Festival Mantiqueira discute traumas sociais e políticos

A função da memória na atividade do escritor gerou diferentes interpretações nos debates do 7º Festival da Mantiqueira, evento literário ocorrido em São Francisco Xavier, um distrito de São José dos Campos. De um lado, a lembrança como o ato de reconstituir um fato aparentemente escondido no consciente e cujo retorno chega a provocar bem estar. De outro, a memória reprimida de acontecimentos dolorosos, cujo esquecimento parece servir como um alívio para situações limite.

No primeiro exemplo, encaixam-se os autores da primeira mesa do evento, realizada na manhã de sábado, 5. Daniel Mundurucu, Ilan Brenman e Reginaldo Prandi, especializados em narrativas infantojuvenis, reuniram-se para contar como nascem as histórias que ajudam a formar novos leitores, a fim de compreenderem e respeitarem a diversidade cultural do País.

Em determinado momento da discussão, Brenman comentou sobre um fato curioso envolvendo uma de suas obras. “Publiquei um livro sobre fatos envolvendo uma tartaruga e, ao mostrar a narrativa para a minha mãe, ela parecia conhecer bem a história”, comentou. “Na verdade, ela me fez ver que eu passara por um acontecimento semelhante quando era pequeno, um fato do qual não guardara nenhuma lembrança e que surgiu inconscientemente no momento da escrita.”

Essa mesma narrativa como forma de escoamento de vivências gerou outro comentário em um debate posterior, o que uniu o escritor Bernardo Kucinski e o historiador Daniel Aarão Reis. Ambos tratam em sua obra de um momento negro na recente história brasileira, o golpe militar de 1964, mas por diferentes gêneros.

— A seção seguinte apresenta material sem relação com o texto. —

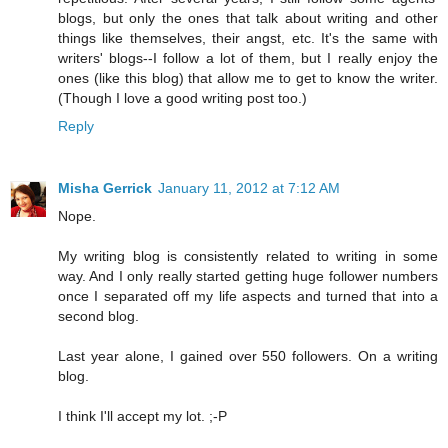
blogs, but only the ones that talk about writing and other
things like themselves, their angst, etc. It's the same with
writers' blogs--I follow a lot of them, but I really enjoy the
ones (like this blog) that allow me to get to know the writer.
(Though I love a good writing post too.)
Reply
Misha Gerrick
January 11, 2012 at 7:12 AM
Nope.
My writing blog is consistently related to writing in some
way. And I only really started getting huge follower numbers
once I separated off my life aspects and turned that into a
second blog.
Last year alone, I gained over 550 followers. On a writing
blog.
I think I'll accept my lot. ;-P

Kucinski é autor de dois livros de ficção (K. e Você Vai Voltar Para Mim), que trazem detalhes autobiográficos (especialmente o primeiro) ao retratar aqueles anos de arbítrio. “Eu pretendia escrever algo de ficção, mas, de repente, pus para fora o que estava entalado dentro de mim”, conta o autor, que atuou como jornalista durante o período. “Mas meus livros não têm um interesse político pedagógico, pois não trabalhei com documentos, apenas com a memória, o que me deu total controle do processo criativo.”

Foi a deixa para Aarão Reis, que foi preso político na ditadura, refletir sobre a forma como os homens cuidam do histórico de sua trajetória. “As sociedades sempre elaboram a sua memória”, afirmou. “Mas elas preferem quase sempre produzir o silêncio, incentivar o esquecimento, depois de uma fase traumática.”

Ele lembrou que a ditadura brasileira não foi tão violenta como as da Argentina e do Chile, o que fez surgir, nos anos 1980 e 90, no Brasil, uma tendência em considerar os anos de chumbo um episódio encerrado. “Como foi um período sinistro, era melhor não falar mais sobre isso”, completou.

Kucinski reforçou o argumento, ao se lamentar de que a “alma brasileira não quisesse mais saber do assunto”. “É como se a ditadura dos anos 1970 não tivesse traumatizado a nossa sociedade como um todo, apenas alguns setores. Afinal, houve o milagre econômico, a violência urbana era controlada e a situação era mais contornável.”

Com isso, no entender dos dois artistas, a ferida ainda está aberta. “Para mim, a ditadura ainda não acabou”, disse Kucinski. “Ainda não consegui enterrar minha irmã, que continua desaparecida, e não há, nesse País, uma pedra com os nomes das vítimas lapidados. Para completar, nenhum general foi punido pelos atos de barbárie, ao contrário do que aconteceu na Argentina.”

E Aarão Reis reafirmou sua tese de que os militares, na época do golpe, foram apoiados por importantes bases civis, como a Marcha da Família. “Eles não foram os únicos artífices da ditadura”, comentou.

As informações são do jornal O Estado de S. Paulo.